City's Chance to Take Midway Private May Have Flown

Sept. 9, 2013
When Mayor Rahm Emanuel put the brakes on the city's second move toward a long-term lease Thursday, he may have given up the city's slot in an experimental Federal Aviation Administration program

Sept. 08--Cash-strapped Chicago has toyed with the idea of extracting billions of dollars from Midway Airport through a privatization deal since 2006.

When Mayor Rahm Emanuel put the brakes on the city's second move toward a long-term lease Thursday, he may have given up the city's slot in an experimental Federal Aviation Administration program -- opening the door for another city to take a run at the idea, which has yet to be tested at a major American airport.

"The working assumption is the city's slot ends with this," said a source familiar with the most recent bid process.

While Emanuel has not ruled out taking another shot at privatizing the airport, "the mayor has been clear that he will not move forward on Midway at this time," said spokesman Tom Alexander. FAA officials did not respond to a request for an update about Chicago's standing in the program.

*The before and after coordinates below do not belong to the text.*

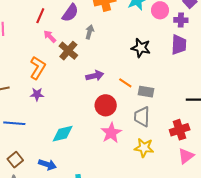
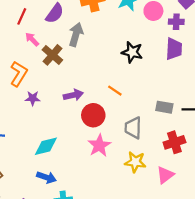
gray arrow: (90, 32) -> (76, 34), size x1.5
purple arrow: (95, 76) -> (73, 95), moved
gray rectangle: (146, 92) -> (164, 107), moved
purple star: (37, 94) -> (33, 98), moved
pink triangle: (186, 156) -> (165, 175), moved
blue arrow: (47, 164) -> (46, 177), moved

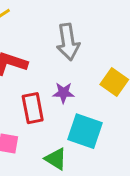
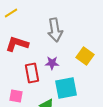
cyan square: (85, 131) -> (66, 88), turned -30

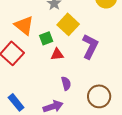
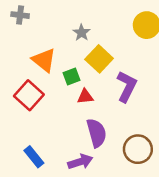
purple semicircle: (66, 83) -> (97, 133), size x1.6

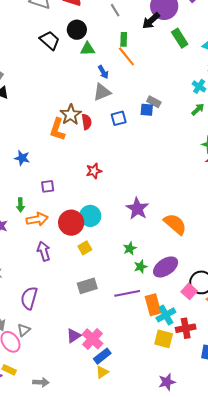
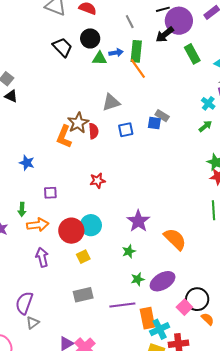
green rectangle: (124, 39) -> (136, 51), size x1.5
blue arrow: (103, 72) -> (116, 53), moved, turned -72
green star: (130, 248) -> (129, 251), moved
gray triangle: (24, 330) -> (33, 323), moved

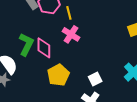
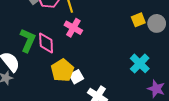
white square: (95, 79) -> (76, 77), moved

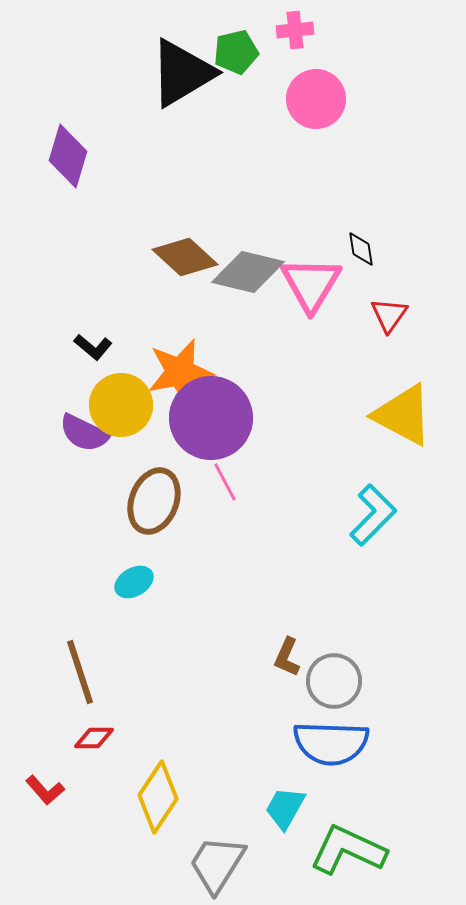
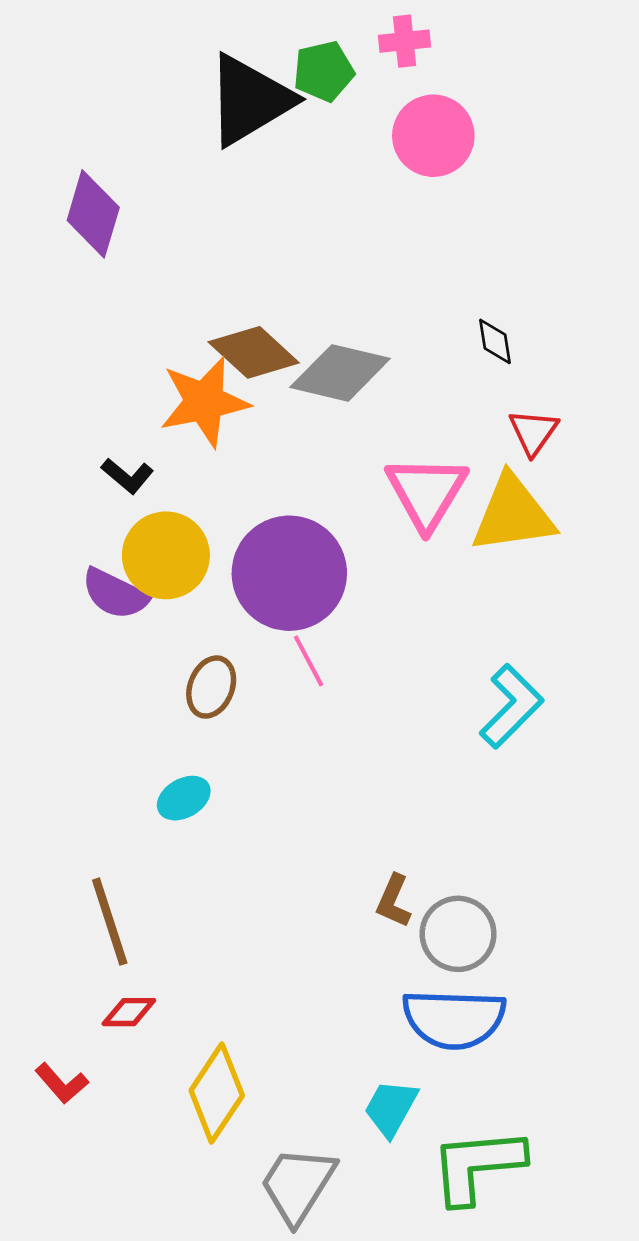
pink triangle: (311, 284) -> (426, 492), moved
orange star: (180, 372) -> (204, 402), moved
yellow triangle: (403, 415) -> (513, 514), moved, turned -36
brown ellipse: (154, 501) -> (211, 687), size x0.7
green L-shape: (348, 850) -> (477, 1166), turned -30

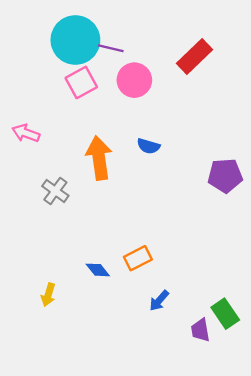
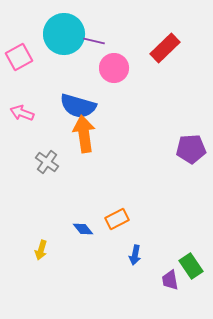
pink square: (81, 82) -> (19, 57), moved
blue semicircle: (148, 146) -> (78, 106), moved, size x1.8
blue arrow: (159, 301) -> (135, 255), turned -30

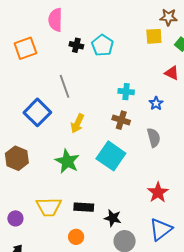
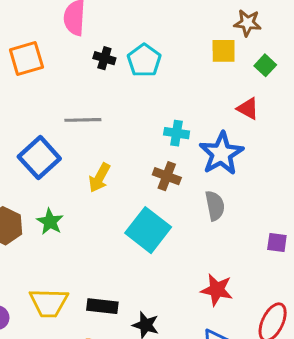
gray line: (64, 86) -> (83, 120), turned -75
blue star: (156, 103) -> (221, 153), size x2.0
green star: (67, 161) -> (50, 222), moved, size x0.7
red star: (158, 192) -> (217, 290), turned -30

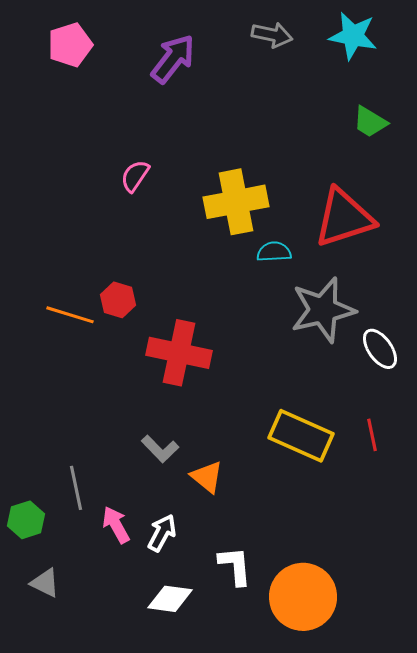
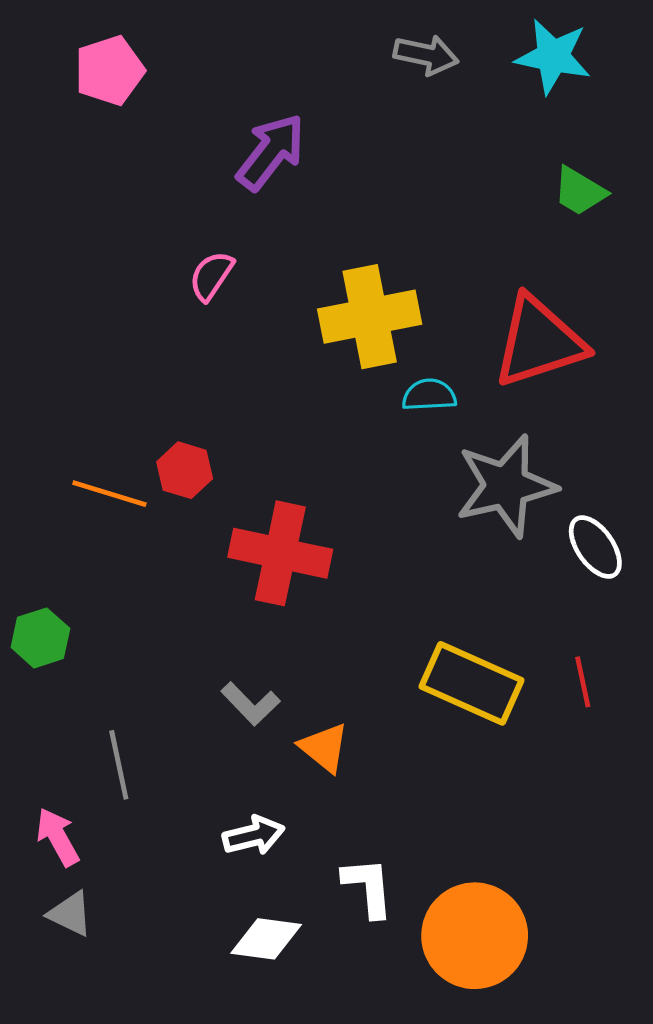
purple arrow: (173, 59) -> (271, 152), moved
green hexagon: (26, 520) -> (40, 638), moved
pink arrow: (116, 525) -> (58, 837), moved
white arrow: (162, 533) -> (254, 835), turned 48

Left on the table was a proposal from a single bidder, but one that was not yet a formal bid. It held the potential for a $1.4 billion upfront payment to cover the city's Midway debt, plus city revenue sharing that would have increased the total value of the deal to more than $4 billion over the 39-year life of the pact, according to two sources familiar with the process. That's worth about $2.4 billion in today's dollars and compares favorably with the $2.5 billion upfront, 99-year deal that collapsed in 2009, one of the sources added.

Awarding a long-term lease to a private operator under the FAA pilot program is the only way Chicago can divert revenue produced by airport operations to other purposes around the city.

Details of the negotiations have been kept private, and the final potential bidder declined to comment. But it's clear the initiative had a lot of factors working against it -- from the airport's relatively limited upside for investors to ongoing skepticism about privatization transactions in the aftermath of the city's parking meter deal. The Tribune also raised questions in recent days about connections between city officials and bidding companies.

The momentum began to give out in the final days of August, when one of two finalist groups shocked the city administration by pulling out of a process that began nine months ago.

"At that point, it was no longer a competitive process, so the city has chosen not to continue," said regional planning executive Peter Skosey, chairman of Emanuel's Midway Advisory Panel. "We were charged with ensuring a competitive, fair process, and if one piece of that is broken, you have to pull the plug."

The group that dropped out, which included Industry Funds Management and Manchester Airports Group, "didn't think the values were there to get to a bid the city would find acceptable," said one of the sources with knowledge of the process. Consortium representatives could not be reached for comment Friday.

Emanuel had not set a definite floor for the amount of money he wanted to see a bid bring in, but he "refused to proceed without at least two firms competing for the lease," Alexander said.

Investors face a challenge in finding ways to squeeze out more revenue, observers have said, because Midway already is well run, making it more difficult to find efficiencies and new revenue streams. It also is landlocked, which crimps expansion possibilities. And it is dominated by Southwest Airlines, which means its fortunes are inextricably tied to one business.

City Hall also was keen to differentiate this deal from the hated 75-year parking meter lease and from the city's first Midway privatization deal, which fell through in 2009 when credit markets seized up. It offered a shorter lease and insisted on revenue sharing, consumer protections for travelers and job protections for existing Midway employees.

A pool of six groups deemed qualified by the city self-winnowed down to two by midsummer; the other finalist was a partnership of Macquarie Infrastructure and Real Assets and Ferrovial, operating under the name of Great Lakes Airport Alliance, according to one of the sources close to the process.

When the process had two rather than three finalists, it became more risky. When another dropped out, City Hall was left with a lone bidder, which could have engendered opposition in City Council.

Great Lakes has been represented by lobbyist William Filan, who has a business relationship with the husband of city Aviation Commissioner Rosemarie Andolino. Filan has paid $154,000 since 2007 to Mark Fary, Andolino's husband, to lobby the city on behalf of a handful of Filan's clients, according to city records.

Filan said he has not lobbied the Aviation Department or any other city department on behalf of Macquarie or Ferrovial.

And city officials said the Midway lease process was spearheaded not by Andolino but by Chief Financial Officer Lois Scott.

Scott's consulting firm was itself involved in a prior Chicago privatization deal in which Macquarie took part. In 2004, the Chicago Skyway was leased for 99 years for $1.8 billion to a consortium that includes Macquarie.

Scott Balice Strategies, the consulting firm Scott co-founded and where she served as president before joining the Emanuel administration in 2011, has touted its role in providing financial analysis for bidders on the Skyway plan.

City officials said questions about Scott's role in the Skyway lease played no part in Emanuel's decision to halt the Midway privatization process.

Tribune reporter Hal Dardick contributed.